Is x > y? (1) x = y + 2 (2) x/2 = y - 1

SOLUTION

Is x > y?

(1) x = y+2.

The above says that \(x\) is 2 greater than \(y\), thus it's clear that \(x > y\). Sufficient.

(2) x/2 = y-1

Rewrite as \(x=2y-2\). If \(y=0\), then \(x=-2\) and the answer is NO. However, if \(y=3\) then \(x=4\) and the answer is YES. Not sufficient.

Answer: A.
_________________

Hi,

Difficulty level: 600

Using (1),
x = y + 2, so for any value of y, x > y. Sufficient.

Using (2),
x/2 = y - 1
for x = 0, y = 1 or x < y
for x = 2, y = 2 or x = y
for x = 4, y = 3 or x > y, Thus the relationship depends on value of x & y. Insufficient.

Thus, Answer is (A)

Regards,

Is x > y?

(1) x = y+2
Regardless of whether y is a positive or negative, if x=y+2, then y is greater than x. SUFFICIENT.
(2) x/2 = y-1
This kind of logic pops up frequently from the GMAT probelms I have done.
x=2(y-1)
x=2y-2
Whenever you see mult/div AND sub/add on the other side of x, you won't be able to tell whether whether one integer is greater than the other. It could be either of the case.

Answer: A

Forget conventional ways of solving math questions. In DS, Variable approach is the easiest and quickest way to find the answer without actually solving the problem. Remember equal number of variables and independent equations ensures a solution.

Is x > y?

(1) x = y+2
(2) x/2 = y-1

We get x-y>0? when we modify the questions.
For condition 1, x-y=2>0 This is a 'yes', and sufficient.
For condition 2, x=2y-2, x-y=y-2. We cannot determine the sign of x-y, so this is insufficient.
The answer (A).

For (C), x=y+2, x=2y-2 --> y=2, x=4. This is insufficient as it is too trivial.

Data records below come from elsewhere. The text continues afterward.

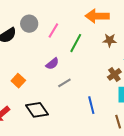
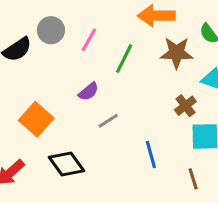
brown star: (110, 40) -> (177, 53), size x1.5
orange square: (18, 81) -> (36, 119), size x1.5

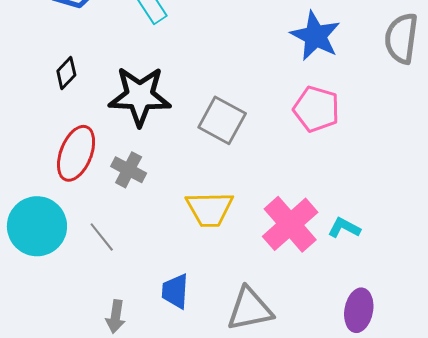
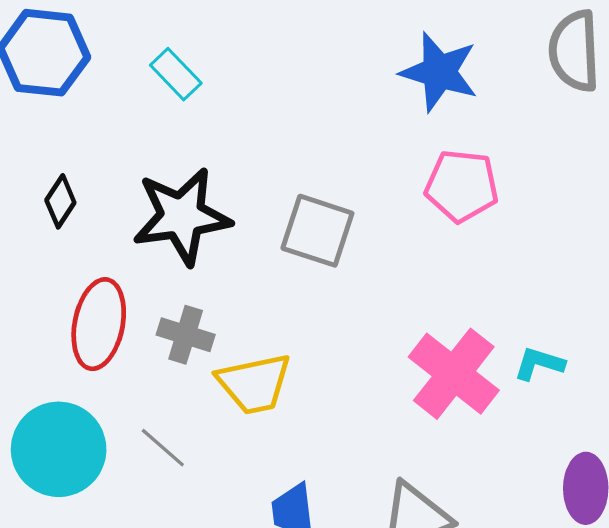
yellow trapezoid: (210, 209) -> (254, 384), moved

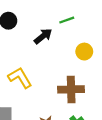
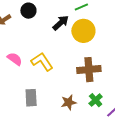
yellow circle: (84, 52) -> (83, 31), moved, size x1.5

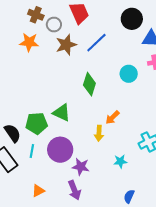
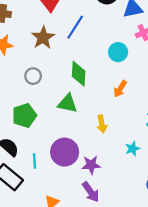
gray circle: (54, 25) -> (33, 76), moved
green triangle: (62, 113) -> (67, 103), moved
orange arrow: (112, 117) -> (120, 89), moved
green pentagon: (37, 123) -> (24, 115), moved

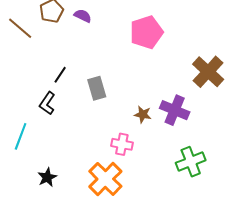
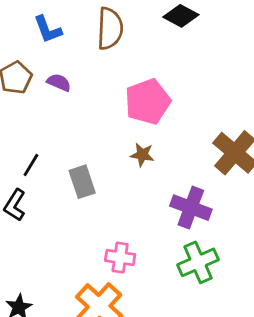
brown star: (143, 114) -> (142, 155), moved
green cross: (191, 162) -> (198, 262), moved

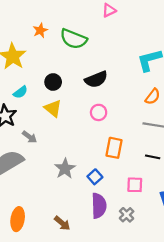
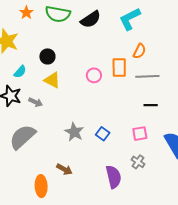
black semicircle: (96, 79) -> (91, 19), moved
gray arrow: (29, 137) -> (36, 102), moved
orange rectangle: (114, 148) -> (119, 67), moved
purple semicircle: (99, 206) -> (114, 177), moved
brown arrow: (62, 223) -> (64, 169), moved

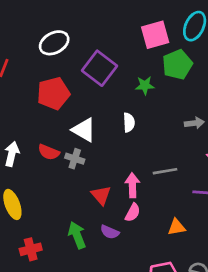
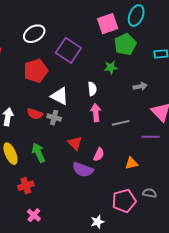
green star: (145, 85) -> (111, 67), moved
pink arrow: (132, 185) -> (96, 113), moved
purple semicircle: (110, 232) -> (83, 170), size x1.5
green arrow: (77, 235) -> (38, 153), moved

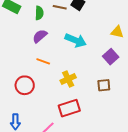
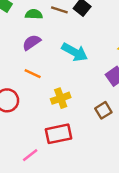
green semicircle: (39, 13) -> (34, 14), turned -96
brown square: (104, 85) -> (103, 110), turned -32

Once we modify the original condition and the question according to the variable approach method 1, we can solve approximately 30% of DS questions.

Hi All,

We're asked if X is greater than Y. This is a YES/NO question. We can solve it by TESTing VALUES.

1) X = Y +2

With this Fact, we can see that X is "2 greater" than Y, so the answer to the question is ALWAYS YES. You can see this pattern with a few TESTs:
IF....
Y = 0, X = 2
Y = 5, X = 7
Y = -3, X = -1
Etc.
Fact 1 is SUFFICIENT

2) X/2 = Y - 1

IF....
Y = 1, X = 0 and the answer to the question is NO
Y = 3, X = 4 and the answer to the question is YES
Fact 2 is INSUFFICIENT

Final Answer:

GMAT assassins aren't born, they're made,
Rich

Bunuel VeritasPrepKarishma

Could you please provide graphical approach to solve Statement 2? I am able to draw the line on the graph. The line meets the x axis and y axis at points (-2,0) and (0,1) respectively. From this point, how do we determine if there would be a case when y < x. Number plugging approach doesn't come very easily to me, so trying out other ways to solve.

Thanks for your help!!

Hi

They can provide better explanation but I will try. So you have drawn a line of x/2 = y - 1. The other line you should also draw is x = y (or y = x). Why you may ask? Because the question asks you whether x is > y or not? Once you have the line y = x on the graph (it will be a line with positive slope of 1 passing through origin inclined at 45 degrees with x axis), you can see that:- the area on graph below this line y=x will be the area where x > y and the area on the graph above this line y=x will be the area where x < y.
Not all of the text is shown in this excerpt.